Diversity is both a strength and weakness for Metronomy, as some of their songs are much more texturally and lyrically rich than others. Opening track “The Upsetter” begins with Mount howling over a simple, unimposing beat. While the band has the musical talent to let their instruments do all of the work, the opening track is more about establishing the main recurring voice of the album—a desperate lover with a message for his beloved that he wants to beam to her over satellites. Then we get a bizarre voice that may be a man’s and may be a woman’s—we only know that, in the context of the song, it must be the other’s response. A nostalgic guitar riff comes in towards the end of the song, the plethora of sounds and voices comes to a close, and the tone of this wild ride is set.
In contrast to the bland instrumentals and vocals of tracks like “The Most Immaculate Haircut,” an eerie synthesizer opens “Monstrous” and continues muted for the entirety of the song as the rhyme and steady metrical pattern of the lyrics hit the mark beautifully. Mount sings, “Hold on tight to everything you love / Honestly it’s all that I care about,” and it sticks in the listener’s ear. But even this grows old as the insecurity of the song becomes palpable in the rigidly imposed structure of the desperate lyrics.

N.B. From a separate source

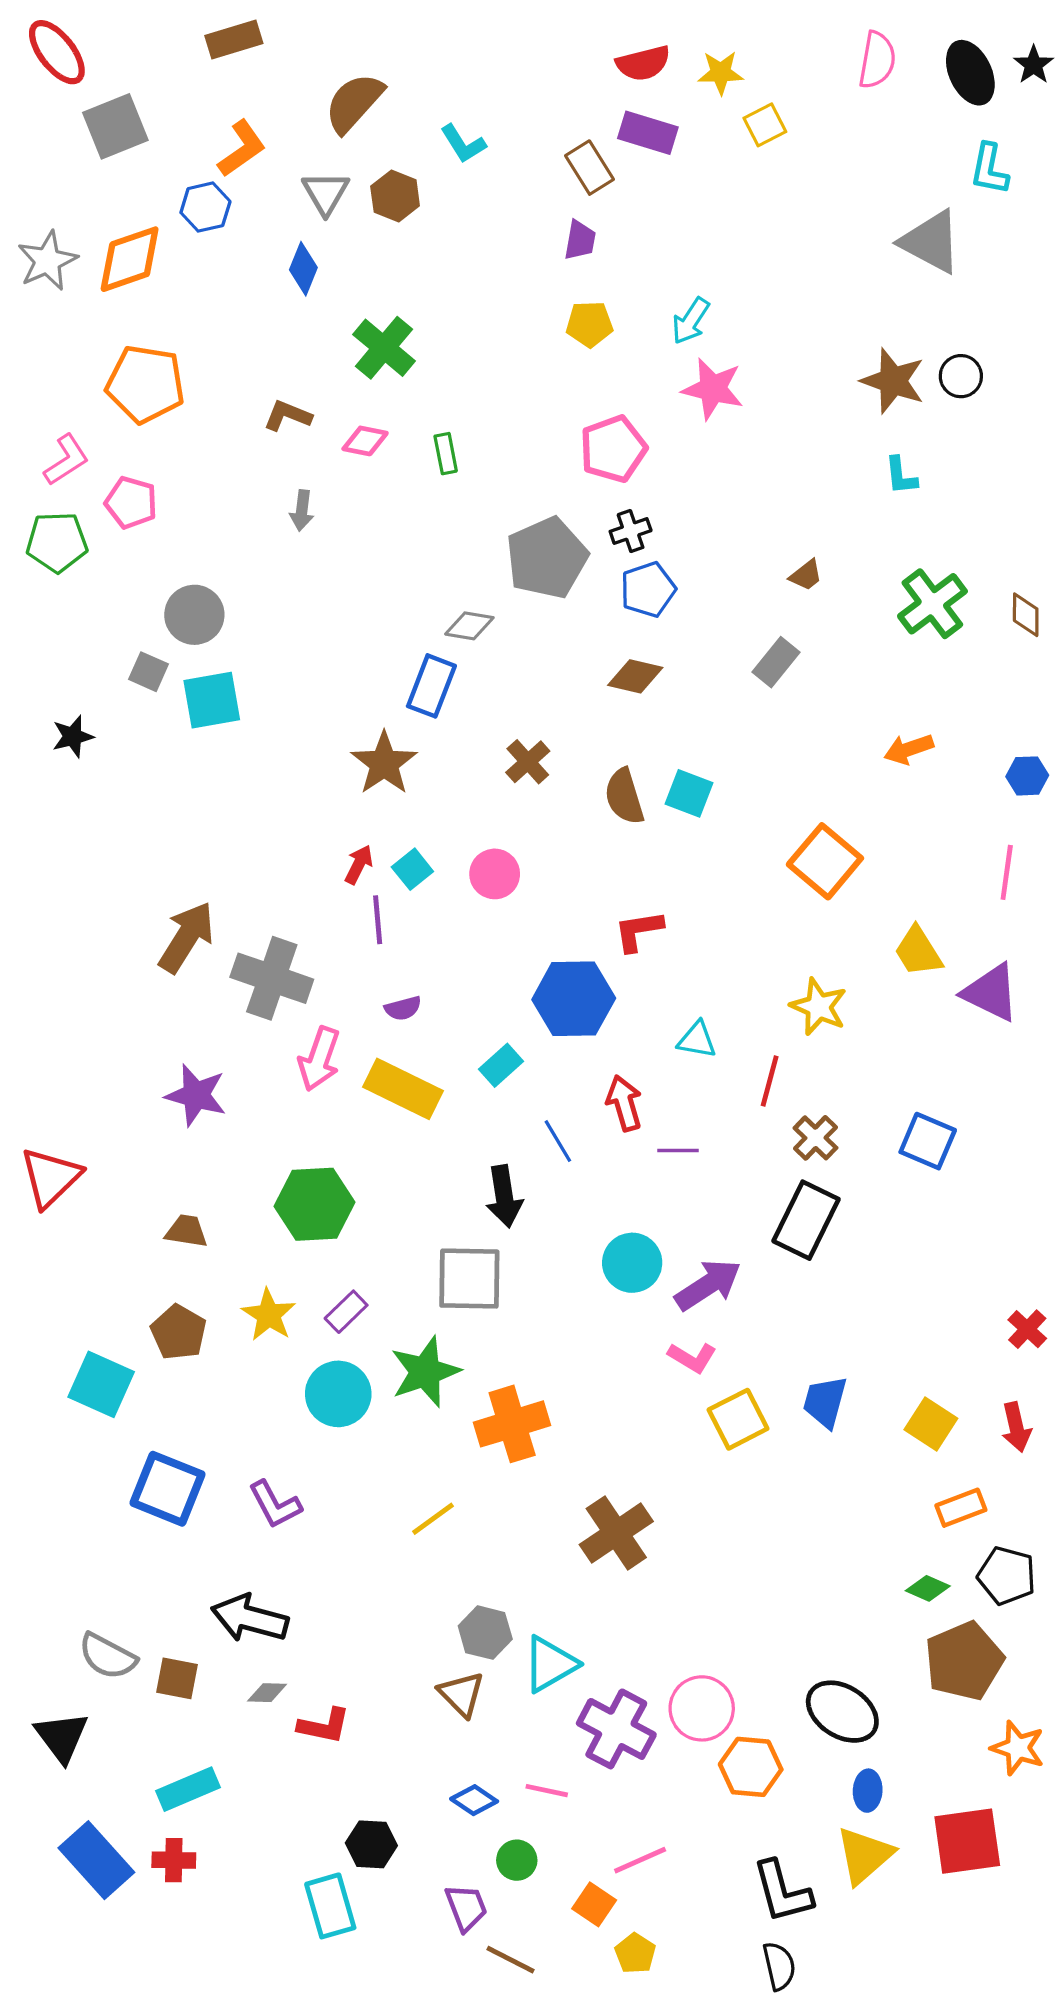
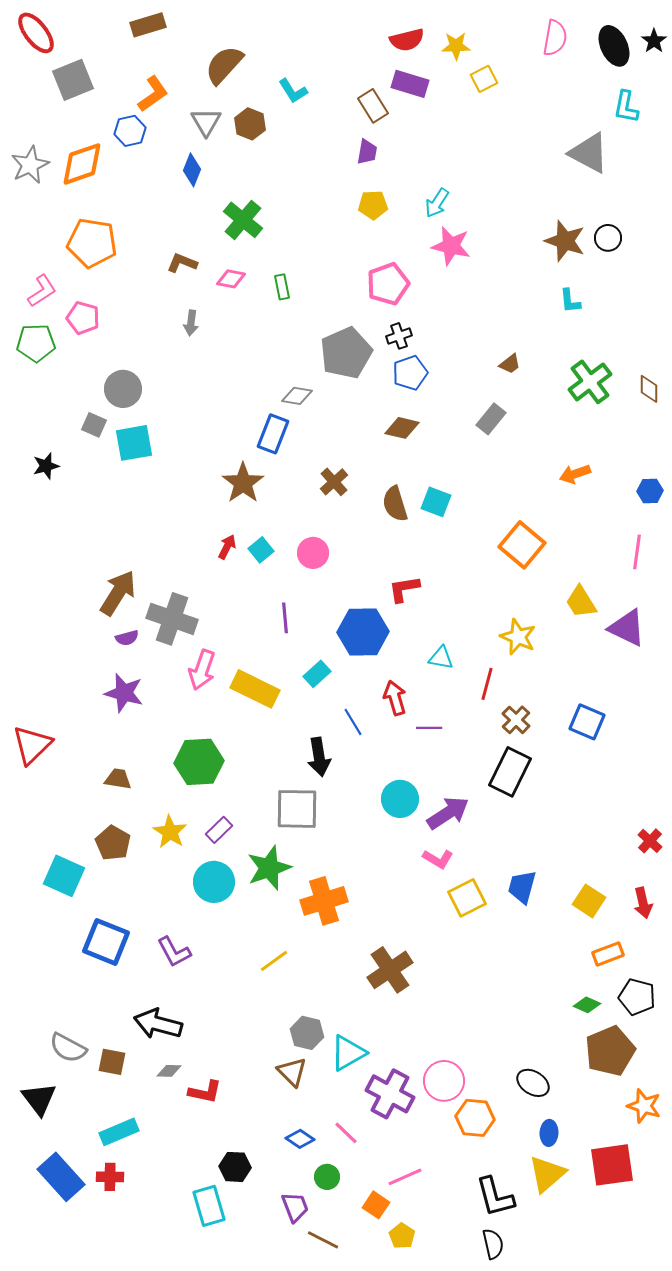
purple line: (378, 920) -> (285, 618), moved
purple semicircle: (403, 1008) -> (127, 638), moved
black ellipse: (842, 1712) -> (533, 1083), size x0.7
pink line: (547, 1791) -> (346, 1133), turned 32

Metronomy asserts its musical prowess in opening many of the songs. such as “Boy Racers” and the titular “Love Letters,” with lengthy instrumentals that make the vocals feel unwelcome. Though not the highlight of the album, the vocals are certainly intriguing. As the content of the “love letters” is sometimes self-indulgent but often endearing, this is a mostly positive ambivalence. The persistent discomfort at this messy Pollock-like splatter of emotion, highlighted in tracks such as “Love Letters,” adds to the profound experience of the album. This amalgam of love letters that make up the album can be awkward, melancholic, and timid but remains interesting rather than frustrating, beautiful rather than cliché.